The likelihood maximization unit may further comprise, but is not limited to, an inverse filter estimation unit, a filtering unit, a source signal estimation and convergence check unit, and an update unit. The inverse filter estimation unit calculates an inverse filter estimate with reference to the observed signal, the second variance, and one of the initial source signal estimate and an updated source signal estimate. The filtering unit applies the inverse filter estimate to the observed signal, and generates a filtered signal. The source signal estimation and convergence check unit calculates the source signal estimate with reference to the initial source signal estimate, the first variance, the second variance, and the filtered signal. The source signal estimation and convergence check unit further determines whether or not a convergence of the source signal estimate is obtained. The source signal estimation and convergence check unit further outputs the source signal estimate as a dereverberated signal if the convergence of the source signal estimate is obtained. The update unit updates the source signal estimate into the updated source signal estimate. The update unit further provides the updated source signal estimate to the inverse filter estimation unit if the convergence of the source signal estimate is not obtained. The update unit further provides the initial source signal estimate to the inverse filter estimation unit in an initial update step.
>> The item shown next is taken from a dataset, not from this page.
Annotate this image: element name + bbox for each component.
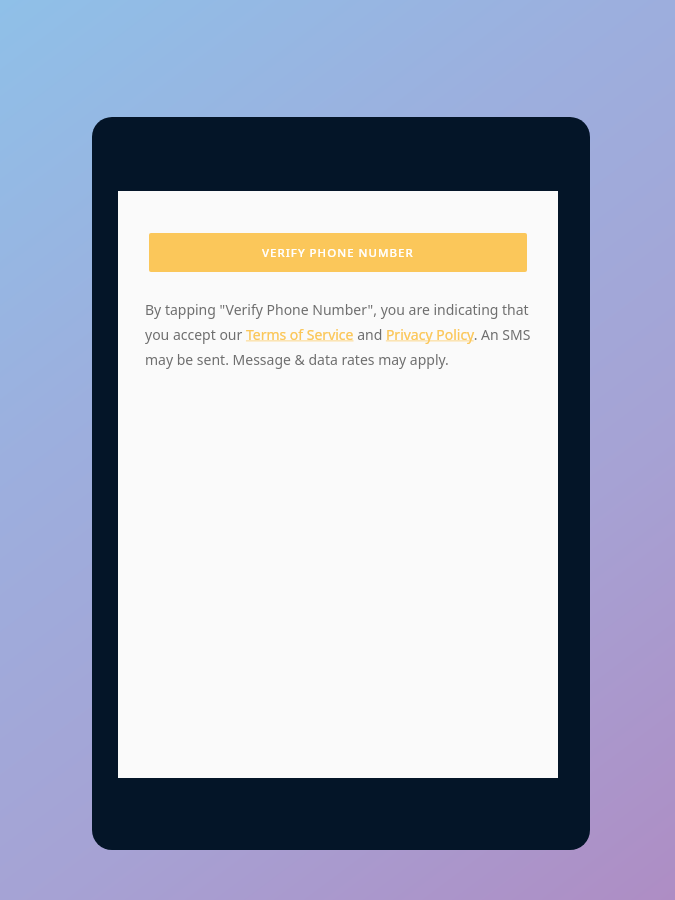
staticText: VERIFY PHONE NUMBER bbox=[262, 245, 414, 261]
staticText: By tapping "Verify Phone Number", you ar… bbox=[145, 300, 531, 369]
button[interactable]: VERIFY PHONE NUMBER bbox=[149, 233, 527, 272]
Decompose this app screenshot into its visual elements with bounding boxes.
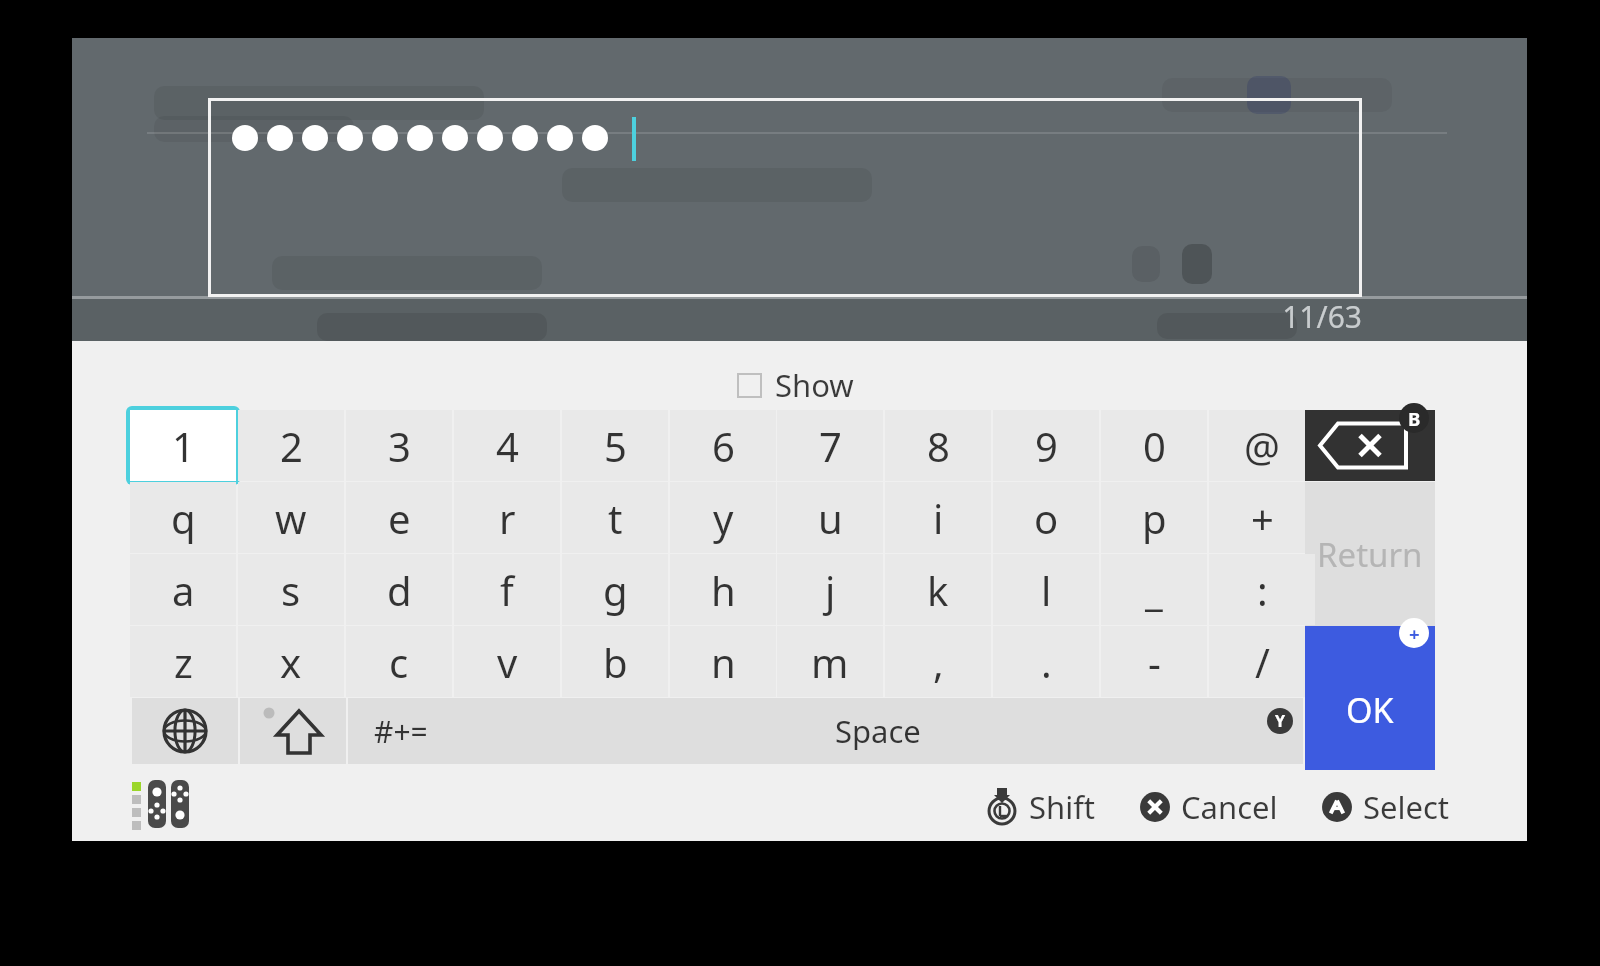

The likelihood maximization unit may further comprise, but is not limited to, a first long time Fourier transform unit, an LTFS-to-STFS transform unit, an STFS-to-LTFS transform unit, a second long time Fourier transform unit, and a short time Fourier transform unit. The first long time Fourier transform unit performs a first long time Fourier transformation of a waveform observed signal into a transformed observed signal. The first long time Fourier transform unit further provides the transformed observed signal as the observed signal to the inverse filter estimation unit and the filtering unit. The LTFS-to-STFS transform unit performs an LTFS-to-STFS transformation of the filtered signal into a transformed filtered signal. The LTFS-to-STFS transform unit further provides the transformed filtered signal as the filtered signal to the source signal estimation and convergence check unit. The STFS-to-LTFS transform unit performs an STFS-to-LTFS transformation of the source signal estimate into a transformed source signal estimate. The STFS-to-LTFS transform unit further provides the transformed source signal estimate as the source signal estimate to the update unit if the convergence of the source signal estimate is not obtained. The second long time Fourier transform unit performs a second long time Fourier transformation of a waveform initial source signal estimate into a first transformed initial source signal estimate. The second long time Fourier transform unit further provides the first transformed initial source signal estimate as the initial source signal estimate to the update unit. The short time Fourier transform unit performs a short time Fourier transformation of the waveform initial source signal estimate into a second transformed initial source signal estimate. The short time Fourier transform unit further provides the second transformed initial source signal estimate as the initial source signal estimate to the source signal estimation and convergence check unit.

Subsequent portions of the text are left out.